[Opening SUPPLIED MATERIAL section]
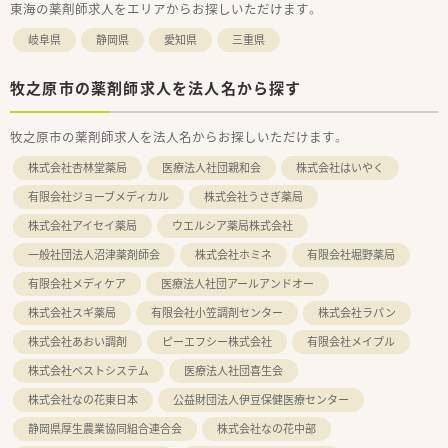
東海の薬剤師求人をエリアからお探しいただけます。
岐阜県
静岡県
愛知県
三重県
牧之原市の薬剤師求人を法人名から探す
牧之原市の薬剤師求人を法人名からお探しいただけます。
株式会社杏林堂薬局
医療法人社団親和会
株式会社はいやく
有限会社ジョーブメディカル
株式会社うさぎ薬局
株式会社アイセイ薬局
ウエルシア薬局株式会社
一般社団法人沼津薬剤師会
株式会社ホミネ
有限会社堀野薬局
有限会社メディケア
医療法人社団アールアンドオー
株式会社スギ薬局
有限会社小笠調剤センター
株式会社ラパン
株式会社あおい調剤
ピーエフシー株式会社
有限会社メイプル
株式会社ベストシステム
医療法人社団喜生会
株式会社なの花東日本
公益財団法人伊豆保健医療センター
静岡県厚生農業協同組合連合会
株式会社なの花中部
[Closing SUPPLIED MATERIAL section]
[Opening SUPPLIED MATERIAL section]
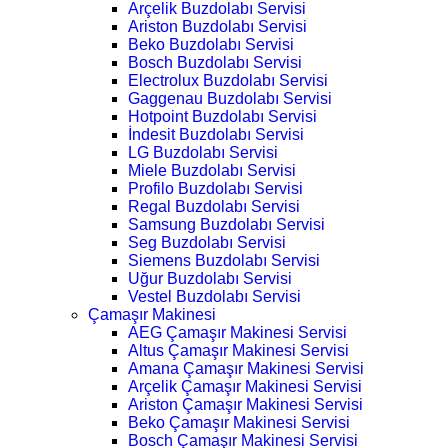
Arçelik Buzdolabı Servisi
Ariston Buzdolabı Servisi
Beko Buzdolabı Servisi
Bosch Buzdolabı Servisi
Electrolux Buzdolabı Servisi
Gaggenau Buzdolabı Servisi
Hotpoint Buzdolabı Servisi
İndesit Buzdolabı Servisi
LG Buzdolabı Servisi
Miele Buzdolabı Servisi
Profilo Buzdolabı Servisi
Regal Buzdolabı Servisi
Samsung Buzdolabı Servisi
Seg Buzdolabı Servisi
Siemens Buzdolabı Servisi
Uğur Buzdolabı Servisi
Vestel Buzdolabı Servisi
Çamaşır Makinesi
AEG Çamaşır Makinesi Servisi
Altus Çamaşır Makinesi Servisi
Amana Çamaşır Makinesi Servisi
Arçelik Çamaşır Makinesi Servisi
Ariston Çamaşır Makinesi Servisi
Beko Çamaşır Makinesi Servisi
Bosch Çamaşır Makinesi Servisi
[Closing SUPPLIED MATERIAL section]
WHAT YOU ARE ASKED TO DO
From the records above, retype only the lines starting at the line that contains "Beko Buzdolabı Servisi" and ending at the line that contains "Bosch Çamaşır Makinesi Servisi", both included.

RESPONSE TO THE EXERCISE
Beko Buzdolabı Servisi
Bosch Buzdolabı Servisi
Electrolux Buzdolabı Servisi
Gaggenau Buzdolabı Servisi
Hotpoint Buzdolabı Servisi
İndesit Buzdolabı Servisi
LG Buzdolabı Servisi
Miele Buzdolabı Servisi
Profilo Buzdolabı Servisi
Regal Buzdolabı Servisi
Samsung Buzdolabı Servisi
Seg Buzdolabı Servisi
Siemens Buzdolabı Servisi
Uğur Buzdolabı Servisi
Vestel Buzdolabı Servisi
Çamaşır Makinesi
AEG Çamaşır Makinesi Servisi
Altus Çamaşır Makinesi Servisi
Amana Çamaşır Makinesi Servisi
Arçelik Çamaşır Makinesi Servisi
Ariston Çamaşır Makinesi Servisi
Beko Çamaşır Makinesi Servisi
Bosch Çamaşır Makinesi Servisi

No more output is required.